**Aim of the exercise**
Where a picture appears in the data below, exclude it; restate everything else word for word.

* * *

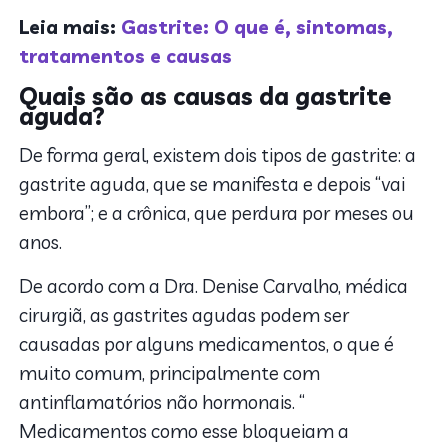
Leia mais:
Gastrite: O que é, sintomas,
tratamentos e causas
Quais são as causas da gastrite
aguda?
De forma geral, existem dois tipos de gastrite: a
gastrite aguda, que se manifesta e depois “vai
embora”; e a crônica, que perdura por meses ou
anos.
De acordo com a Dra. Denise Carvalho, médica
cirurgiã, as gastrites agudas podem ser
causadas por alguns medicamentos, o que é
muito comum, principalmente com
antinflamatórios não hormonais. “
Medicamentos como esse bloqueiam a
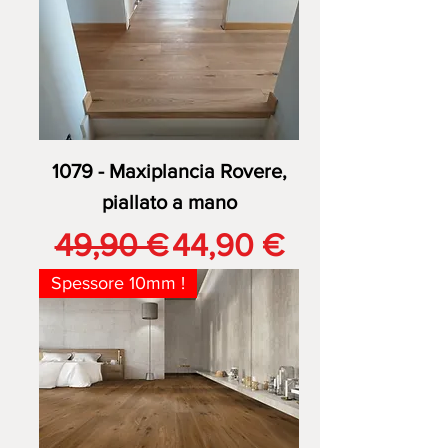
1079 - Maxiplancia Rovere,
piallato a mano
Prezzo regolare
Prezzo scontato
49,90 €
44,90 €
Spessore 10mm !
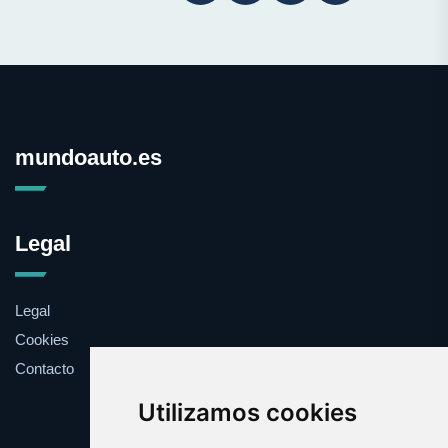
mundoauto.es
Legal
Legal
Cookies
Contacto
Utilizamos cookies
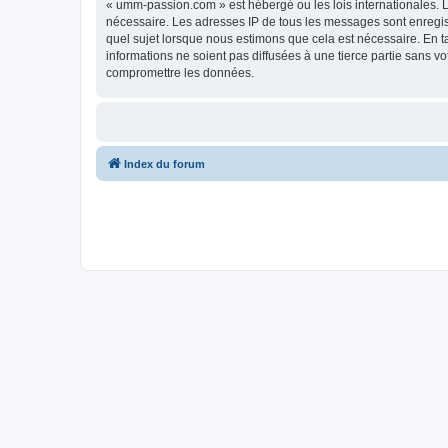
« umm-passion.com » est hébergé ou les lois internationales. L
nécessaire. Les adresses IP de tous les messages sont enregi
quel sujet lorsque nous estimons que cela est nécessaire. En 
informations ne soient pas diffusées à une tierce partie sans
compromettre les données.
Index du forum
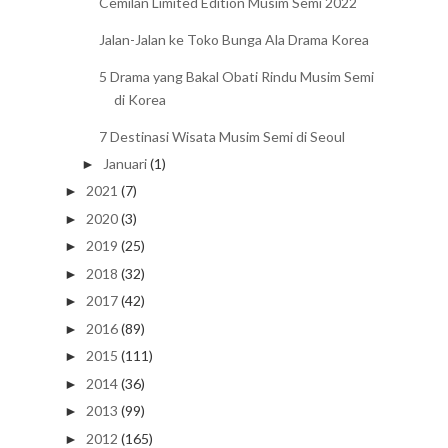
Cemilan Limited Edition Musim Semi 2022
Jalan-Jalan ke Toko Bunga Ala Drama Korea
5 Drama yang Bakal Obati Rindu Musim Semi
di Korea
7 Destinasi Wisata Musim Semi di Seoul
Januari
(1)
►
2021
(7)
►
2020
(3)
►
2019
(25)
►
2018
(32)
►
2017
(42)
►
2016
(89)
►
2015
(111)
►
2014
(36)
►
2013
(99)
►
2012
(165)
►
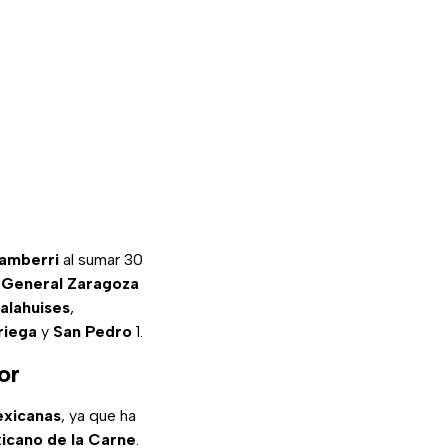
amberri
al sumar 30
;
General Zaragoza
alahuises
,
riega
y
San Pedro
1.
or
exicanas
, ya que ha
icano de la Carne
.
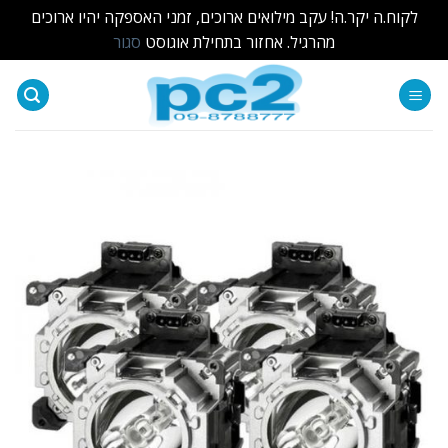
לקוח.ה יקר.ה! עקב מילואים ארוכים, זמני האספקה יהיו ארוכים
מהרגיל. אחזור בתחילת אוגוסט
סגור
Ski
t
conten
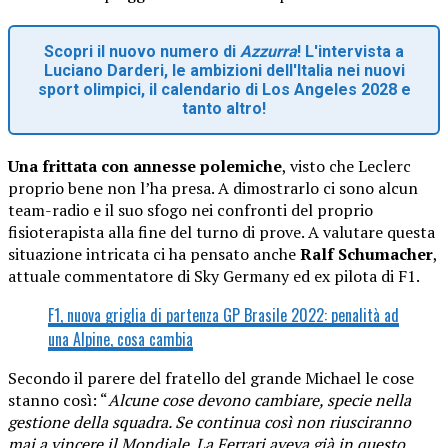
Scopri il nuovo numero di
Azzurra
! L'intervista a
Luciano Darderi, le ambizioni dell'Italia nei nuovi
sport olimpici, il calendario di Los Angeles 2028 e
tanto altro!
Una frittata con annesse polemiche
, visto che Leclerc
proprio bene non l’ha presa. A dimostrarlo ci sono alcun
team-radio e il suo sfogo nei confronti del proprio
fisioterapista alla fine del turno di prove. A valutare questa
situazione intricata ci ha pensato anche
Ralf Schumacher
,
attuale commentatore di Sky Germany ed ex pilota di F1.
F1, nuova griglia di partenza GP Brasile 2022: penalità ad
una Alpine, cosa cambia
Secondo il parere del fratello del grande Michael le cose
stanno così: “
Alcune cose devono cambiare, specie nella
gestione della squadra. Se continua così non riusciranno
mai a vincere il Mondiale. La Ferrari aveva già in questo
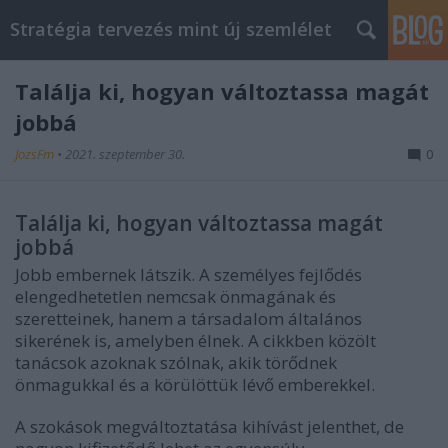
Stratégia tervezés mint új szemlélet
Találja ki, hogyan változtassa magát
jobbá
JozsFm
•
2021. szeptember 30.
0
Találja ki, hogyan változtassa magát
jobbá
Jobb embernek látszik. A személyes fejlődés
elengedhetetlen nemcsak önmagának és
szeretteinek, hanem a társadalom általános
sikerének is, amelyben élnek. A cikkben közölt
tanácsok azoknak szólnak, akik törődnek
önmagukkal és a körülöttük lévő emberekkel.
A szokások megváltoztatása kihívást jelenthet, de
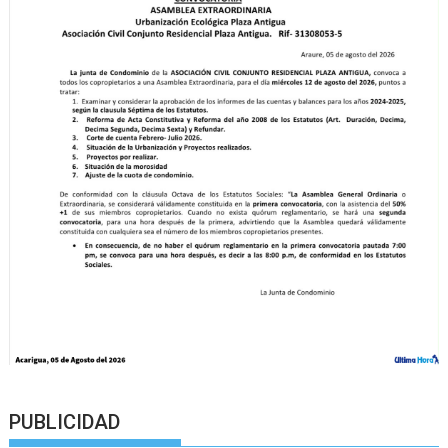
PUBLICIDAD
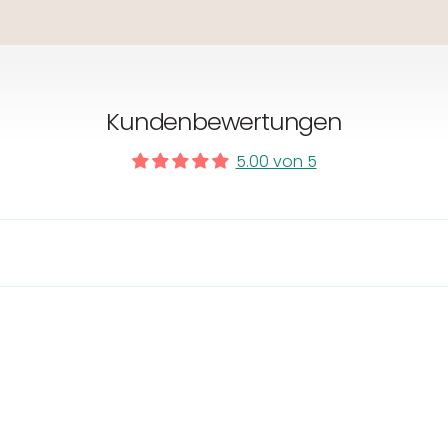
Kundenbewertungen
5.00 von 5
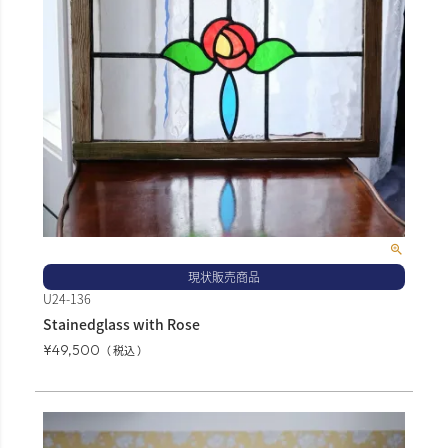
現状販売商品
U24-136
Stainedglass with Rose
¥
49,500
税込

* * *

**Your response**
Leia mais:
Gastrite: O que é, sintomas,
tratamentos e causas
Quais são as causas da gastrite
aguda?
De forma geral, existem dois tipos de gastrite: a
gastrite aguda, que se manifesta e depois “vai
embora”; e a crônica, que perdura por meses ou
anos.
De acordo com a Dra. Denise Carvalho, médica
cirurgiã, as gastrites agudas podem ser
causadas por alguns medicamentos, o que é
muito comum, principalmente com
antinflamatórios não hormonais. “
Medicamentos como esse bloqueiam a
1079 - Maxiplancia Rovere,
piallato a mano
Prezzo regolare
Prezzo scontato
49,90 €
44,90 €
Spessore 10mm !
mundoauto.es
Legal
Legal
Cookies
Contacto
Utilizamos cookies
« umm-passion.com » est hébergé ou les lois internationales. L
nécessaire. Les adresses IP de tous les messages sont enregi
quel sujet lorsque nous estimons que cela est nécessaire. En 
informations ne soient pas diffusées à une tierce partie sans
compromettre les données.
Index du forum
Cemilan Limited Edition Musim Semi 2022
Jalan-Jalan ke Toko Bunga Ala Drama Korea
5 Drama yang Bakal Obati Rindu Musim Semi
di Korea
7 Destinasi Wisata Musim Semi di Seoul
Januari
(1)
►
2021
(7)
►
2020
(3)
►
2019
(25)
►
2018
(32)
►
2017
(42)
►
2016
(89)
►
2015
(111)
►
2014
(36)
►
2013
(99)
►
2012
(165)
►
amberri
al sumar 30
;
General Zaragoza
alahuises
,
riega
y
San Pedro
1.
or
exicanas
, ya que ha
icano de la Carne
.
לקוח.ה יקר.ה! עקב מילואים ארוכים, זמני האספקה יהיו ארוכים
מהרגיל. אחזור בתחילת אוגוסט
סגור
Ski
t
conten
Scopri il nuovo numero di
Azzurra
! L'intervista a
Luciano Darderi, le ambizioni dell'Italia nei nuovi
sport olimpici, il calendario di Los Angeles 2028 e
tanto altro!
Una frittata con annesse polemiche
, visto che Leclerc
proprio bene non l’ha presa. A dimostrarlo ci sono alcun
team-radio e il suo sfogo nei confronti del proprio
fisioterapista alla fine del turno di prove. A valutare questa
situazione intricata ci ha pensato anche
Ralf Schumacher
,
attuale commentatore di Sky Germany ed ex pilota di F1.
F1, nuova griglia di partenza GP Brasile 2022: penalità ad
una Alpine, cosa cambia
Secondo il parere del fratello del grande Michael le cose
stanno così: “
Alcune cose devono cambiare, specie nella
gestione della squadra. Se continua così non riusciranno
mai a vincere il Mondiale. La Ferrari aveva già in questo
Stratégia tervezés mint új szemlélet
Találja ki, hogyan változtassa magát
jobbá
JozsFm
•
2021. szeptember 30.
0
Találja ki, hogyan változtassa magát
jobbá
Jobb embernek látszik. A személyes fejlődés
elengedhetetlen nemcsak önmagának és
szeretteinek, hanem a társadalom általános
sikerének is, amelyben élnek. A cikkben közölt
tanácsok azoknak szólnak, akik törődnek
önmagukkal és a körülöttük lévő emberekkel.
A szokások megváltoztatása kihívást jelenthet, de
PUBLICIDAD
Kundenbewertungen
5.00 von 5
現状販売商品
U24-136
Stainedglass with Rose
¥
49,500
税込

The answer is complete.